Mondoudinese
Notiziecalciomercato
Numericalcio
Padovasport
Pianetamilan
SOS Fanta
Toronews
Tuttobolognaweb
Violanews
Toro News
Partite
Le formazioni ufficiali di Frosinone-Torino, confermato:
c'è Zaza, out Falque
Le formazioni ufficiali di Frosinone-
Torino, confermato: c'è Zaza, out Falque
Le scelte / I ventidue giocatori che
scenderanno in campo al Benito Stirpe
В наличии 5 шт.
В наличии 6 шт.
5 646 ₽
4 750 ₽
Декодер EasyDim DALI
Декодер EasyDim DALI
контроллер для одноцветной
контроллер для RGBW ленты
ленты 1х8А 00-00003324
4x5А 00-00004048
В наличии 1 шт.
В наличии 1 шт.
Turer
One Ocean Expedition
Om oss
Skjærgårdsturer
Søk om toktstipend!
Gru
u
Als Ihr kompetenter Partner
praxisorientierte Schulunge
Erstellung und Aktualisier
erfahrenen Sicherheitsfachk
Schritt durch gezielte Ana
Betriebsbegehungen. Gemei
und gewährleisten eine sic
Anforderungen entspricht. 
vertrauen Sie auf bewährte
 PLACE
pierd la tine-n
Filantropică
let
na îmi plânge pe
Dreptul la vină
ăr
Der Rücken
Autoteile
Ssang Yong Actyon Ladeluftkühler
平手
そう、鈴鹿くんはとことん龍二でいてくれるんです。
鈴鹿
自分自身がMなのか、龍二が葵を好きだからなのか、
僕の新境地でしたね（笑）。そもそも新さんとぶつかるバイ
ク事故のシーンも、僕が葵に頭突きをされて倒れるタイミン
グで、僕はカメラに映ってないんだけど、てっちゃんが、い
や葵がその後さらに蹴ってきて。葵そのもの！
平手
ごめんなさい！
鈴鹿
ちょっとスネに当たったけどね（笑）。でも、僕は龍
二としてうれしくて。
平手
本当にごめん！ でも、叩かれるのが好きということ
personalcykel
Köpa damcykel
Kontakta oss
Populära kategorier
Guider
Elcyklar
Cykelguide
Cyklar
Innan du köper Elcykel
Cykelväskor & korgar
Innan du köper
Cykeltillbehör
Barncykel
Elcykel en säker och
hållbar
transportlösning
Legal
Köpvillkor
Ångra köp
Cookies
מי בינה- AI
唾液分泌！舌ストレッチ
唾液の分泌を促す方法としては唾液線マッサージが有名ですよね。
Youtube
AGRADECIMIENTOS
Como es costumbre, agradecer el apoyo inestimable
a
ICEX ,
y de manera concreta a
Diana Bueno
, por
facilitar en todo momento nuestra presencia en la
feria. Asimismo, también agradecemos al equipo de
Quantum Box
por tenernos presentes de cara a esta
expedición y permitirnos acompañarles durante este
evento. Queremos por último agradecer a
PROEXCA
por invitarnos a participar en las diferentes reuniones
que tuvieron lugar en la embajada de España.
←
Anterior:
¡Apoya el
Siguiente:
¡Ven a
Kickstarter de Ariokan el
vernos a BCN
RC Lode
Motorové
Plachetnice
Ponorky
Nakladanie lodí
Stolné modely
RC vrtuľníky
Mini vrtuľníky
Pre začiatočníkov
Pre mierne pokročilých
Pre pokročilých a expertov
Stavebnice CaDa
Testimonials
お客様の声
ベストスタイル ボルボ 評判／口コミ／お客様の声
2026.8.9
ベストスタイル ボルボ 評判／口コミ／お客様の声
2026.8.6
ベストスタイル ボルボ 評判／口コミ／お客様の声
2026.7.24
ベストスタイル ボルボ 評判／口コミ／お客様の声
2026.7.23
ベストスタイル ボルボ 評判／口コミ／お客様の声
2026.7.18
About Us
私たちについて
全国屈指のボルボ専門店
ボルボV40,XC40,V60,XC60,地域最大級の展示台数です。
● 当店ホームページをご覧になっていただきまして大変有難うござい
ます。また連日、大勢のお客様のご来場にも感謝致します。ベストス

=-=-=

## What needs to be done:
Reproduce the entire listing. Keep every word as it is.

## Your solution:
Mondoudinese
Notiziecalciomercato
Numericalcio
Padovasport
Pianetamilan
SOS Fanta
Toronews
Tuttobolognaweb
Violanews
Toro News
Partite
Le formazioni ufficiali di Frosinone-Torino, confermato:
c'è Zaza, out Falque
Le formazioni ufficiali di Frosinone-
Torino, confermato: c'è Zaza, out Falque
Le scelte / I ventidue giocatori che
scenderanno in campo al Benito Stirpe
В наличии 5 шт.
В наличии 6 шт.
5 646 ₽
4 750 ₽
Декодер EasyDim DALI
Декодер EasyDim DALI
контроллер для одноцветной
контроллер для RGBW ленты
ленты 1х8А 00-00003324
4x5А 00-00004048
В наличии 1 шт.
В наличии 1 шт.
Turer
One Ocean Expedition
Om oss
Skjærgårdsturer
Søk om toktstipend!
Gru
u
Als Ihr kompetenter Partner
praxisorientierte Schulunge
Erstellung und Aktualisier
erfahrenen Sicherheitsfachk
Schritt durch gezielte Ana
Betriebsbegehungen. Gemei
und gewährleisten eine sic
Anforderungen entspricht. 
vertrauen Sie auf bewährte
 PLACE
pierd la tine-n
Filantropică
let
na îmi plânge pe
Dreptul la vină
ăr
Der Rücken
Autoteile
Ssang Yong Actyon Ladeluftkühler
平手
そう、鈴鹿くんはとことん龍二でいてくれるんです。
鈴鹿
自分自身がMなのか、龍二が葵を好きだからなのか、
僕の新境地でしたね（笑）。そもそも新さんとぶつかるバイ
ク事故のシーンも、僕が葵に頭突きをされて倒れるタイミン
グで、僕はカメラに映ってないんだけど、てっちゃんが、い
や葵がその後さらに蹴ってきて。葵そのもの！
平手
ごめんなさい！
鈴鹿
ちょっとスネに当たったけどね（笑）。でも、僕は龍
二としてうれしくて。
平手
本当にごめん！ でも、叩かれるのが好きということ
personalcykel
Köpa damcykel
Kontakta oss
Populära kategorier
Guider
Elcyklar
Cykelguide
Cyklar
Innan du köper Elcykel
Cykelväskor & korgar
Innan du köper
Cykeltillbehör
Barncykel
Elcykel en säker och
hållbar
transportlösning
Legal
Köpvillkor
Ångra köp
Cookies
מי בינה- AI
唾液分泌！舌ストレッチ
唾液の分泌を促す方法としては唾液線マッサージが有名ですよね。
Youtube
AGRADECIMIENTOS
Como es costumbre, agradecer el apoyo inestimable
a
ICEX ,
y de manera concreta a
Diana Bueno
, por
facilitar en todo momento nuestra presencia en la
feria. Asimismo, también agradecemos al equipo de
Quantum Box
por tenernos presentes de cara a esta
expedición y permitirnos acompañarles durante este
evento. Queremos por último agradecer a
PROEXCA
por invitarnos a participar en las diferentes reuniones
que tuvieron lugar en la embajada de España.
←
Anterior:
¡Apoya el
Siguiente:
¡Ven a
Kickstarter de Ariokan el
vernos a BCN
RC Lode
Motorové
Plachetnice
Ponorky
Nakladanie lodí
Stolné modely
RC vrtuľníky
Mini vrtuľníky
Pre začiatočníkov
Pre mierne pokročilých
Pre pokročilých a expertov
Stavebnice CaDa
Testimonials
お客様の声
ベストスタイル ボルボ 評判／口コミ／お客様の声
2026.8.9
ベストスタイル ボルボ 評判／口コミ／お客様の声
2026.8.6
ベストスタイル ボルボ 評判／口コミ／お客様の声
2026.7.24
ベストスタイル ボルボ 評判／口コミ／お客様の声
2026.7.23
ベストスタイル ボルボ 評判／口コミ／お客様の声
2026.7.18
About Us
私たちについて
全国屈指のボルボ専門店
ボルボV40,XC40,V60,XC60,地域最大級の展示台数です。
● 当店ホームページをご覧になっていただきまして大変有難うござい
ます。また連日、大勢のお客様のご来場にも感謝致します。ベストス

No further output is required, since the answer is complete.